The Charity Commission has warned charities against becoming too polemical as its chief executive defended its regulatory motives and denied its work was being politicised.
Helen Stephenson addressed some of the recent criticisms levelled at the regulator during her speech at its annual public meeting today.
She acknowledged that some of the commission’s recent compliance work had involved controversial, sensitive issues that could be described as relating to the “culture wars’”.
She said: “Some have criticised us for opening cases into these matters. They have questioned the motives of those who raised concerns.
“Let me use this opportunity to be absolutely clear: the commission does not, and must not, examine people’s world views or ideologies before deciding whether they have a right to have their concerns examined by us.”
She said the commission would always take concerns raised with it seriously and would assess every concern fairly and consistently.
When there are no problems the commission would say so, said Stephenson, who also committed to helping trustees who might have strayed off course.
“Public debate in our society feels increasingly divided.
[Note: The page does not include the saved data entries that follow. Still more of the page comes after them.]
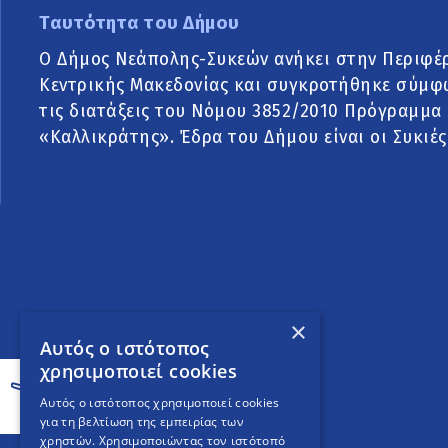
Ταυτότητα του Δήμου
Ο Δήμος Νεάπολης-Συκεών ανήκει στην Περιφέ
Κεντρικής Μακεδονίας και συγκροτήθηκε σύμφ
τις διατάξεις του Νόμου 3852/2010 Πρόγραμμα
«Καλλικράτης». Έδρα του Δήμου είναι οι Συκιές
×
Αυτός ο ιστότοπος
χρησιμοποιεί cookies
Αυτός ο ιστότοπος χρησιμοποιεί cookies
για τη βελτίωση της εμπειρίας των
χρηστών. Χρησιμοποιώντας τον ιστότοπό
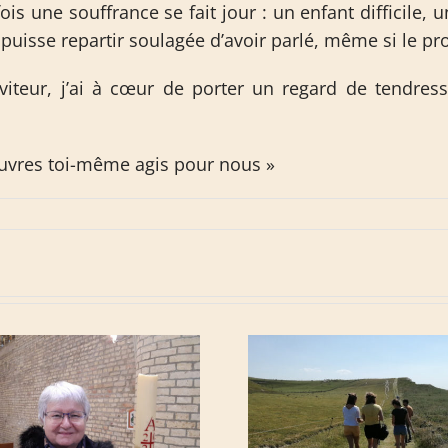
rfois une souffrance se fait jour : un enfant difficil
e puisse repartir soulagée d’avoir parlé, même si le pr
erviteur, j’ai à cœur de porter un regard de tendre
œuvres toi-même agis pour nous »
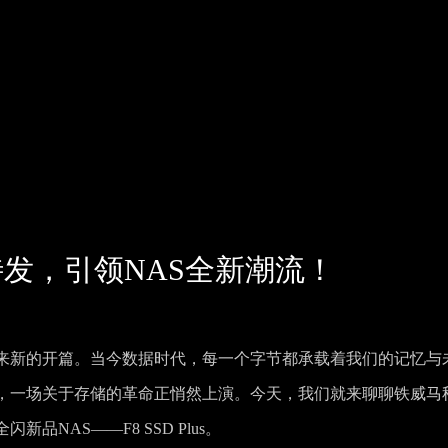
发，引领NAS全新潮流！
来新的开篇。当今数据时代，每一个字节都承载着我们的记忆与
，一场关于存储的革命正悄然上演。今天，我们就来聊聊铁威马
NAS——F8 SSD Plus。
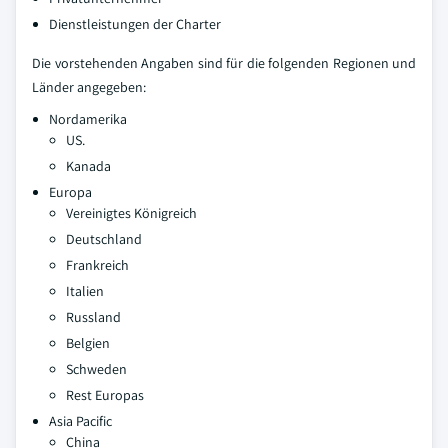
Dienstleistungen der Charter
Die vorstehenden Angaben sind für die folgenden Regionen und
Länder angegeben:
Nordamerika
US.
Kanada
Europa
Vereinigtes Königreich
Deutschland
Frankreich
Italien
Russland
Belgien
Schweden
Rest Europas
Asia Pacific
China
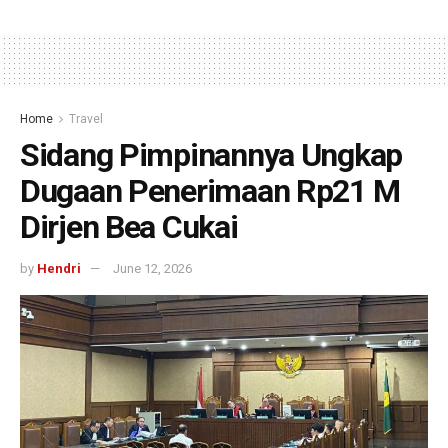
Home
Travel
Sidang Pimpinannya Ungkap
Dugaan Penerimaan Rp21 M
Dirjen Bea Cukai
by
Hendri
June 12, 2026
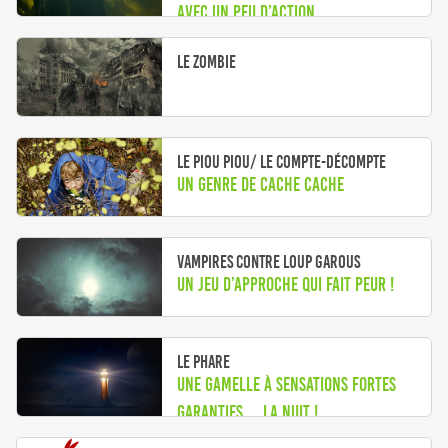
avec un peu d’action
Le Zombie
Le Piou piou/ Le Compte-Décompte
Un genre de cache cache
Vampires contre loup garous
Un jeu d’approche qui fait peur !
Le Phare
Une gamelle à sensations fortes
garanties ... la nuit !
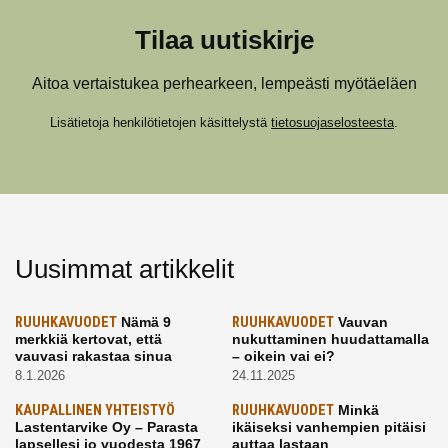
Tilaa uutiskirje
Aitoa vertaistukea perhearkeen, lempeästi myötäeläen
Lisätietoja henkilötietojen käsittelystä
tietosuojaselosteesta
.
Uusimmat artikkelit
RUUHKAVUODET
Nämä 9
RUUHKAVUODET
Vauvan
merkkiä kertovat, että
nukuttaminen huudattamalla
vauvasi rakastaa sinua
– oikein vai ei?
8.1.2026
24.11.2025
KAUPALLINEN YHTEISTYÖ
RUUHKAVUODET
Minkä
Lastentarvike Oy – Parasta
ikäiseksi vanhempien pitäisi
lapsellesi jo vuodesta 1967
auttaa lastaan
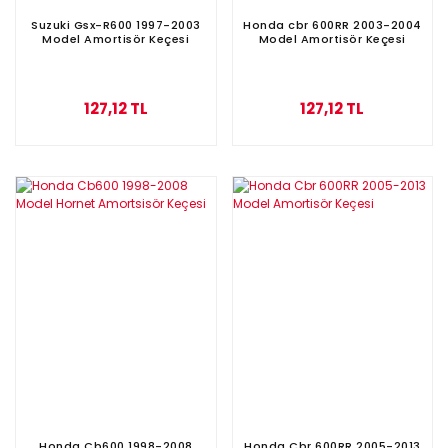
Suzuki Gsx-R600 1997-2003
Honda cbr 600RR 2003-2004
Model Amortisör Keçesi
Model Amortisör Keçesi
127,12 TL
127,12 TL
Honda Cb600 1998-2008
Honda Cbr 600RR 2005-2013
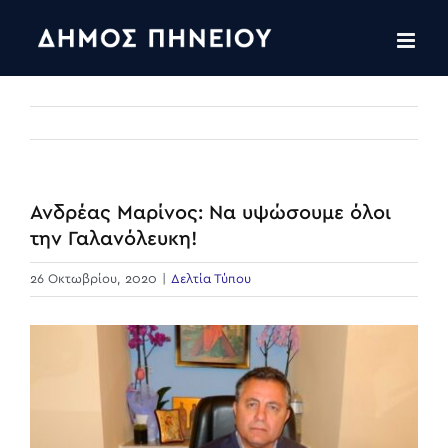
Skip
to
content
Ανδρέας Μαρίνος: Να υψώσουμε όλοι
την Γαλανόλευκη!
26 Οκτωβρίου, 2020
|
Δελτία Τύπου
View
Larger
Image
It sometimes seems we can’t even agree to disagree,” she said
“So it is vital that regulators like the commission steer a clear-headed, steady course through sensitive issues, guided by a legal framework set down by parliament, regulating on behalf of the public.
“The commission will always strive to do that,” she said.
Stephenson stressed the importance of charities being alive to “legitimate views and sensibilities that exist within the public on whose support they ultimately rely”, but recognised this shouldn’t mean “avoiding controversy or difficult issues”.
But trustees must ensure their decisions and priorities are driven by their charity’s aims, said Stephenson, not by their own world view and outlook.
During the question and answer session, the commission’s senior leaders were asked what they thought of attempts to politicise the commission, particularly in reference to recent comments by the now former culture secretary Oliver Dowden.
Dowden railed against what he described as “a worrying trend in some charities that appear to have been hijacked by a vocal minority seeking to burnish their woke credentials”.
But Stephenson denied that was the case and warned the sector against becoming polemical and only listening to one side of a debate over another.
She said in her speech that over the coming year, the regulator would begin a “fundamental review of the data we collect from charities, including through the annual return and charities’ annual reports and accounts”.
Stephenson said the commission would also review and improve how it used that data.
Other parts of her speech highlighted how the commission had already seen an increase in disputes within charities during the pandemic, the full result of which it planned to publish soon.
Other findings revealed that 97 charities reported that they were insolvent last year, as part of their annual return to the commission, up by one-third on the previous year.
But Stephenson said there were some grounds for continued optimism because only 10 per cent of respondents anticipated that financial difficulties in the months ahead would present a critical threat to their survival.